ROAR: “Beslan 2004 events still obscure”
A group of terrorists seized Beslan secondary school No.1 on September 1, 2004, holding over 1,200 people hostage for three days, mostly children and their parents. After explosions in the gym, 336 hostages, including 186 children, died.
Several thousand people have taken part in the commemorative events in the town since they began on September 1, including delegations from Russian regions and other countries.
State Duma speaker Boris Gryzlov described the events in Beslan as “one of the most terrible tragedies in the modern Russian history.” The state will do everything “to prevent terrorist acts and punish terrorists,” he said on September 3.
He also promised that the parliamentarians will continue their work to improve the legislation regarding the fight against terrorism. This is one of the priorities of the State Duma, he noted. “This summer deputies adopted a number of anti-terrorist laws,” he said, Interfax reported. “In autumn, we will continue this process,” he said.
In particular, the lower house of the parliament will consider amendments to the Criminal Code, toughening punishment for terrorists and their accomplices.
Meanwhile, Russian media and politicians are continuing to analyze the lessons of the tragedy that took place six years ago.
People now come to Beslan from different parts of the country and the assistance to the victims is continuing, but many “prefer not to remember what happened there despite new terrorist acts that from time to time reach places far from the Caucasus,” Vremya Novostey daily noted.
After the siege, there was a trial against the only terrorist taken alive, Nurpashi Kulaev, and the work of the parliamentary commission that, in fact, “gave no convincing answers to the dozens of disputable questions of those three September days,” the daily said. “And then the interest started to fade.”
Nikolay Svanidze, a member of the Public Chamber, thinks that “there has not been a proper investigation or a public assessment of the Beslan events.”
“The bandits were destroyed in the end, but there should not have been the loss of so many lives,” he noted. “We should remember not only victims, but also those who gave wrong, immoral, unqualified orders.”
“The tragedy should be exhausted to the end, and the names of culprits and those who made fatal mistakes should be published,” Svanidze said. “So far this has not been done.”
The events of September 2004 are still “obscure”, agrees another member of the chamber and a human rights activist Aleksandr Brod. “The culprits and those who ordered to seize the school are not known,” the chamber’s press service quoted him as saying. “I think that two things should be done – to build a decent memorial complex in Beslan and to return to the materials of the investigation.”
The debris of the school and the gym where the hostages were held could have been destroyed, but new technologies make it possible to preserve such buildings, Vlast weekly said.
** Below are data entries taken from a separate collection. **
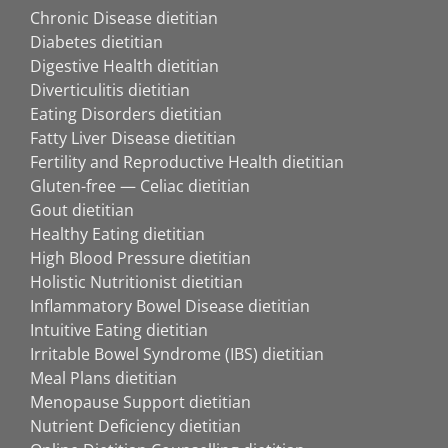
Chronic Disease dietitian
Diabetes dietitian
Digestive Health dietitian
Diverticulitis dietitian
Eating Disorders dietitian
Fatty Liver Disease dietitian
Fertility and Reproductive Health dietitian
Gluten-free — Celiac dietitian
Gout dietitian
Healthy Eating dietitian
High Blood Pressure dietitian
Holistic Nutritionist dietitian
Inflammatory Bowel Disease dietitian
Intuitive Eating dietitian
Irritable Bowel Syndrome (IBS) dietitian
Meal Plans dietitian
Menopause Support dietitian
Nutrient Deficiency dietitian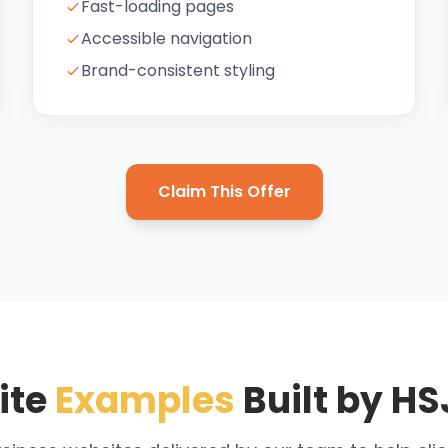
Fast-loading pages
Accessible navigation
Brand-consistent styling
Claim This Offer
ite
Examples
Built by HS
A German company has begun works at the school, it added.
According to the authors of the project, the school will become a memorial and museum and visitors will be able to enter classrooms and the gym.
However, the families which survived the tragedy remain in a difficult psychological situation, the weekly said. Some children have just begun to feel psychological and other disorders, it said. However, hospitals in North Ossetia “are overcrowded, and people can get to big Russian clinics only according to quotas, but the republic lacks them.”
After the tragedy, the federal authorities, including the state pension fund, rendered emergency assistance to the victims, but there has not been a special federal program to continue this work, the weekly said. “If they had the direct financing from the Health Ministry, many children and women could feel much better now,” it added.